Leave out the pictures and copy everything else in the entries exactly.

** Opening GIVEN DATA block **

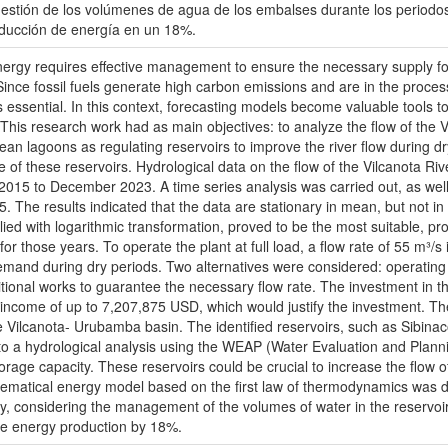
 gestión de los volúmenes de agua de los embalses durante los periodo
oducción de energía en un 18%.
rgy requires effective management to ensure the necessary supply fo
ince fossil fuels generate high carbon emissions and are in the process 
ssential. In this context, forecasting models become valuable tools to
his research work had as main objectives: to analyze the flow of the Vi
ndean lagoons as regulating reservoirs to improve the river flow during d
e of these reservoirs. Hydrological data on the flow of the Vilcanota Riv
15 to December 2023. A time series analysis was carried out, as well a
. The results indicated that the data are stationary in mean, but not 
lied with logarithmic transformation, proved to be the most suitable, pro
 for those years. To operate the plant at full load, a flow rate of 55 m³/s
emand during dry periods. Two alternatives were considered: operating 
itional works to guarantee the necessary flow rate. The investment in 
 income of up to 7,207,875 USD, which would justify the investment. T
the Vilcanota- Urubamba basin. The identified reservoirs, such as Sib
to a hydrological analysis using the WEAP (Water Evaluation and Plan
rage capacity. These reservoirs could be crucial to increase the flow of
thematical energy model based on the first law of thermodynamics was 
gy, considering the management of the volumes of water in the reservoi
se energy production by 18%.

** Closing GIVEN DATA block **

_ANSWER SPACE_.
 gestión de los volúmenes de agua de los embalses durante los periodo
oducción de energía en un 18%.
rgy requires effective management to ensure the necessary supply fo
ince fossil fuels generate high carbon emissions and are in the process 
ssential. In this context, forecasting models become valuable tools to
his research work had as main objectives: to analyze the flow of the Vi
ndean lagoons as regulating reservoirs to improve the river flow during d
e of these reservoirs. Hydrological data on the flow of the Vilcanota Riv
15 to December 2023. A time series analysis was carried out, as well a
. The results indicated that the data are stationary in mean, but not 
lied with logarithmic transformation, proved to be the most suitable, pro
 for those years. To operate the plant at full load, a flow rate of 55 m³/s
emand during dry periods. Two alternatives were considered: operating 
itional works to guarantee the necessary flow rate. The investment in 
 income of up to 7,207,875 USD, which would justify the investment. T
the Vilcanota- Urubamba basin. The identified reservoirs, such as Sib
to a hydrological analysis using the WEAP (Water Evaluation and Plan
rage capacity. These reservoirs could be crucial to increase the flow of
thematical energy model based on the first law of thermodynamics was 
gy, considering the management of the volumes of water in the reservoi
se energy production by 18%.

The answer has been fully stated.